Height-dependent differential rotation of the solar atmosphere detected by CHASE

Abstract

Rotation is an intrinsic property of stars and provides essential constraints on their structure, formation, evolution and interaction with the interplanetary environment. The Sun provides a unique opportunity to explore stellar rotation from the interior to its atmosphere in great detail. We know that the Sun rotates faster at the equator than at the poles, but how this differential rotation behaves at different atmospheric layers within it is not yet clear.
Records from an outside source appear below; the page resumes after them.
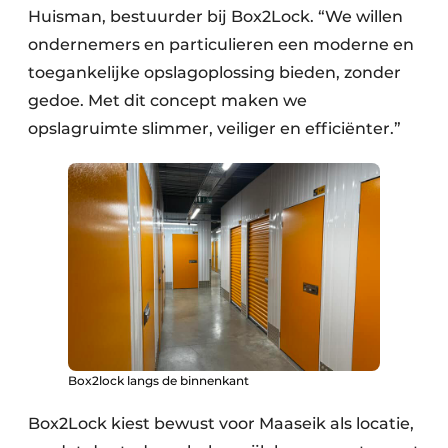
Huisman, bestuurder bij Box2Lock. “We willen
ondernemers en particulieren een moderne en
toegankelijke opslagoplossing bieden, zonder
gedoe. Met dit concept maken we
opslagruimte slimmer, veiliger en efficiënter.”
Box2lock langs de binnenkant
Box2Lock kiest bewust voor Maaseik als locatie,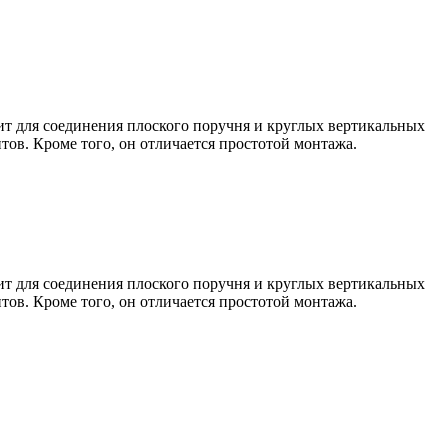
ит для соединения плоского поручня и круглых вертикальных
ов. Кроме того, он отличается простотой монтажа.
ит для соединения плоского поручня и круглых вертикальных
ов. Кроме того, он отличается простотой монтажа.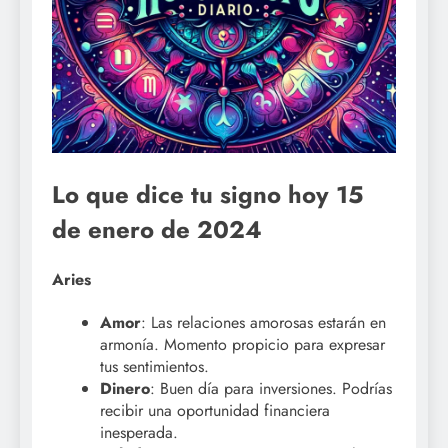
Lo que dice tu signo hoy 15
de enero de 2024
Aries
Amor
: Las relaciones amorosas estarán en
armonía. Momento propicio para expresar
tus sentimientos.
Dinero
: Buen día para inversiones. Podrías
recibir una oportunidad financiera
inesperada.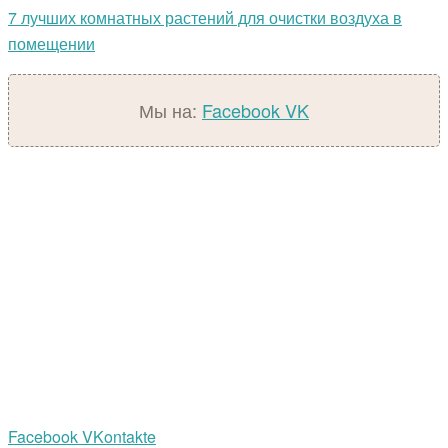
7 лучших комнатных растений для очистки воздуха в
помещении
Мы на:
Facebook
VK
Facebook
VKontakte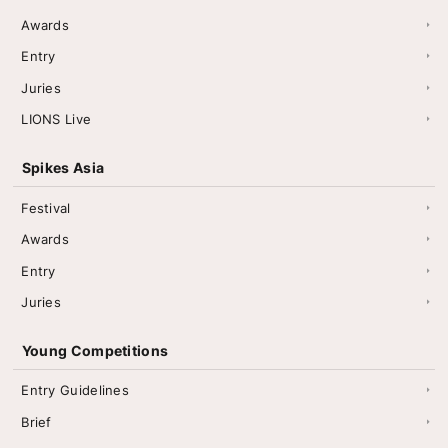
Awards
Entry
Juries
LIONS Live
Spikes Asia
Festival
Awards
Entry
Juries
Young Competitions
Entry Guidelines
Brief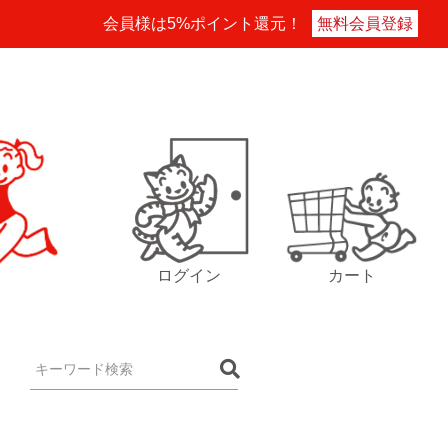
会員様は5%ポイント還元！
無料会員登録
ログイン
カート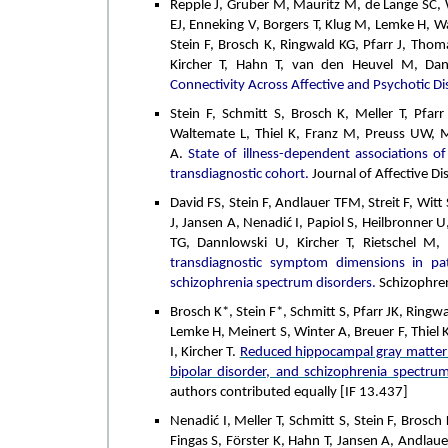
Repple J, Gruber M, Mauritz M, de Lange SC, 
EJ, Enneking V, Borgers T, Klug M, Lemke H, W
Stein F, Brosch K, Ringwald KG, Pfarr J, Thoma
Kircher T, Hahn T, van den Heuvel M, Da
Connectivity Across Affective and Psychotic Di
Stein F, Schmitt S, Brosch K, Meller T, Pfa
Waltemate L, Thiel K, Franz M, Preuss UW, M
A.
State of illness-dependent associations o
transdiagnostic cohort.
Journal of Affective D
David FS, Stein F, Andlauer TFM, Streit F, Wi
J, Jansen A, Nenadić I, Papiol S, Heilbronner 
TG, Dannlowski U, Kircher T, Rietschel 
transdiagnostic symptom dimensions in pat
schizophrenia spectrum disorders.
Schizophren
Brosch K*, Stein F*, Schmitt S, Pfarr JK, Ring
Lemke H, Meinert S, Winter A, Breuer F, Thiel
I, Kircher T.
Reduced hippocampal gray matter 
bipolar disorder, and schizophrenia spectrum
authors contributed equally [IF 13.437]
Nenadić I, Meller T, Schmitt S, Stein F, Brosc
Fingas S, Förster K, Hahn T, Jansen A, Andla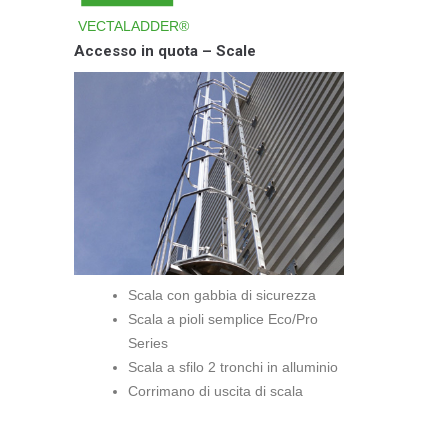
VECTALADDER®
Accesso in quota – Scale
Scala con gabbia di sicurezza
Scala a pioli semplice Eco/Pro
Series
Scala a sfilo 2 tronchi in alluminio
Corrimano di uscita di scala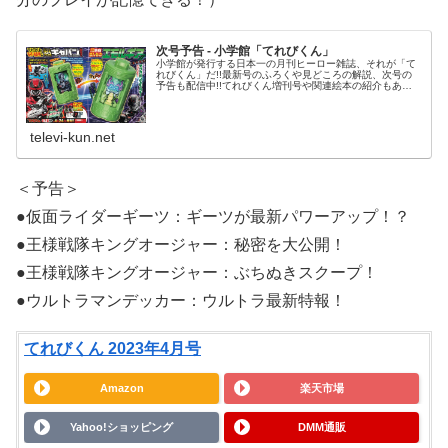
次号予告 - 小学館「てれびくん」
小学館が発行する日本一の月刊ヒーロー雑誌、それが「て
れびくん」だ!!最新号のふろくや見どころの解説、次号の
予告も配信中!!てれびくん増刊号や関連絵本の紹介もある
よ!
televi-kun.net
＜予告＞
●仮面ライダーギーツ：ギーツが最新パワーアップ！？
●王様戦隊キングオージャー：秘密を大公開！
●王様戦隊キングオージャー：ぶちぬきスクープ！
●ウルトラマンデッカー：ウルトラ最新特報！
てれびくん 2023年4月号
Amazon
楽天市場
Yahoo!ショッピング
DMM通販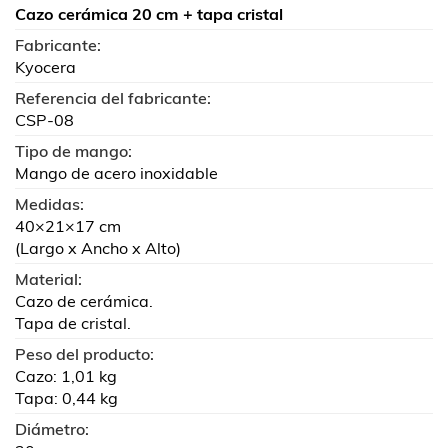
Cazo cerámica 20 cm + tapa cristal
Fabricante:
Kyocera
Referencia del fabricante:
CSP-08
Tipo de mango:
Mango de acero inoxidable
Medidas:
40×21×17 cm
(Largo x Ancho x Alto)
Material:
Cazo de cerámica.
Tapa de cristal.
Peso del producto:
Cazo: 1,01 kg
Tapa: 0,44 kg
Diámetro: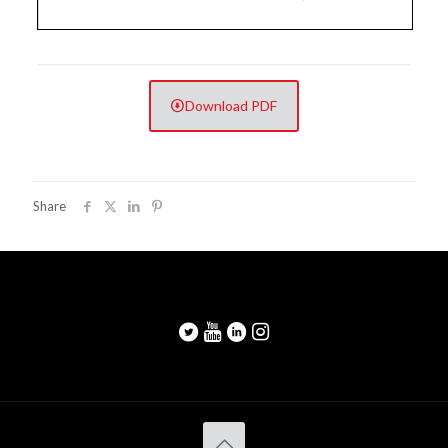
Download PDF
Share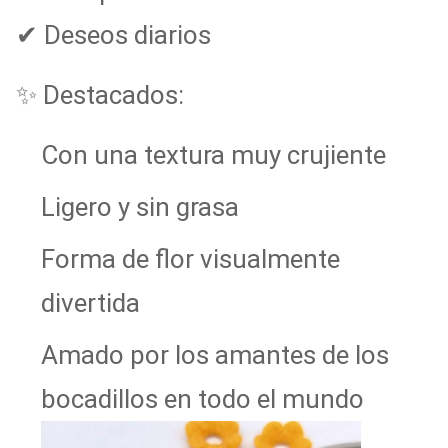
✔ Deseos diarios
✨ Destacados:
Con una textura muy crujiente
Ligero y sin grasa
Forma de flor visualmente
divertida
Amado por los amantes de los
bocadillos en todo el mundo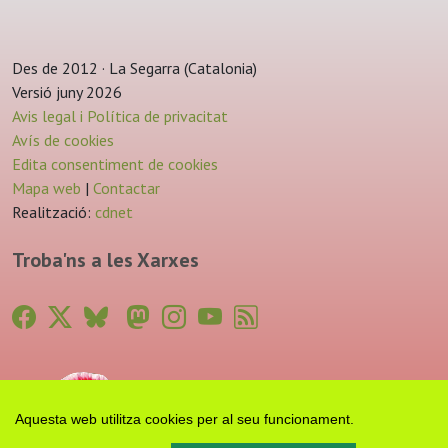
Des de 2012 · La Segarra (Catalonia)
Versió juny 2026
Avis legal i Política de privacitat
Avís de cookies
Edita consentiment de cookies
Mapa web
|
Contactar
Realització:
cdnet
Troba'ns a les Xarxes
Aquesta web utilitza cookies per al seu funcionament.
Here we extract the rotation curves of different layers of the solar photosphere and chromosphere by using whole-disk Dopplergrams obtained by the Chinese Hα Solar Explorer (CHASE) for the wavebands Si i (6,560.58 Å), Hα (6,562.81 Å) and Fe i (6,569.21 Å) with a spectral resolution of 0.024 Å. We find that the Sun rotates progressively faster from the photosphere to the chromosphere. For example, at the equator, it increases from 2.81 ± 0.02 μrad s−1 at the bottom of the photosphere to 3.08 ± 0.05 μrad s−1 in the chromosphere. The ubiquitous small-scale magnetic fields and the height-dependent degree of their frozen-in effect with the solar atmosphere are plausible causes of the height-dependent rotation rate. The results have important implications for understanding solar subsurface processes and solar atmospheric dynamics. Spectroscopic observations of the CHASE mission reveal the differential rotation of the solar atmosphere, finding quantitively that the Sun rotates progressively faster from the bottom of the photosphere to the chromosphere.